◆ **EXERCISE AIM**
Please take the records that follow and repeat exactly the lines starting with the line with "สะพานมือยักษ์/สะพานทอง" and going on through the line with "นั่งรถสามล้อซิโคล".

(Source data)
· · · ·

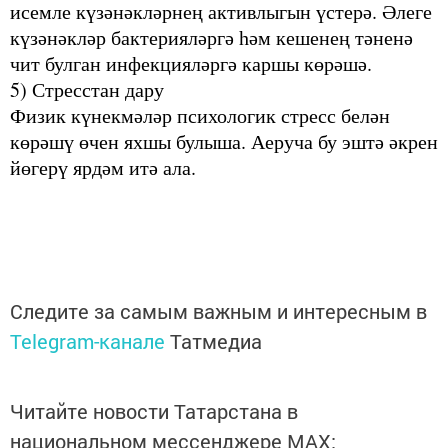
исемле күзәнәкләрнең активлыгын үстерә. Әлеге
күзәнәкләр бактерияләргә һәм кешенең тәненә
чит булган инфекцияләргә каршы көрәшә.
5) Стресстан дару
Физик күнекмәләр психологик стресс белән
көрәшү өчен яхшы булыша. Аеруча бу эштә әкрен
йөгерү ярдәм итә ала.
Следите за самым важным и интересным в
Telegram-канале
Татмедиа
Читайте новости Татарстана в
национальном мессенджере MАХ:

· · · ·

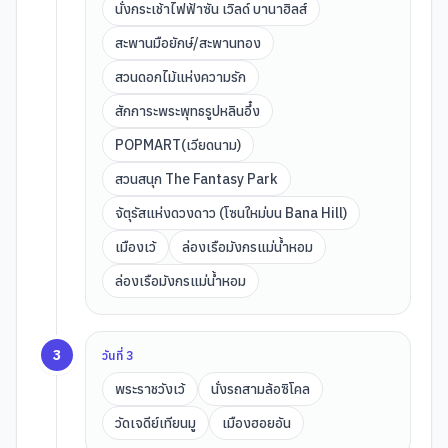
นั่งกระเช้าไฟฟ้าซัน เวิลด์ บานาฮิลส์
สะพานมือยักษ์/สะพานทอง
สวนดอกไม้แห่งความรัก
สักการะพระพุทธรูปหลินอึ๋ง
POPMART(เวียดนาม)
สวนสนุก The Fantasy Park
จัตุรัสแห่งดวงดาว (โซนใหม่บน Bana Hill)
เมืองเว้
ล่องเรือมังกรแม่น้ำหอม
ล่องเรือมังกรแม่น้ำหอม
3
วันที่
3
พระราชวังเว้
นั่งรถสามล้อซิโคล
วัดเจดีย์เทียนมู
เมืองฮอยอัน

· · · ·

◆ **EXERCISE OUTPUT**
สะพานมือยักษ์/สะพานทอง
สวนดอกไม้แห่งความรัก
สักการะพระพุทธรูปหลินอึ๋ง
POPMART(เวียดนาม)
สวนสนุก The Fantasy Park
จัตุรัสแห่งดวงดาว (โซนใหม่บน Bana Hill)
เมืองเว้
ล่องเรือมังกรแม่น้ำหอม
ล่องเรือมังกรแม่น้ำหอม
3
วันที่
3
พระราชวังเว้
นั่งรถสามล้อซิโคล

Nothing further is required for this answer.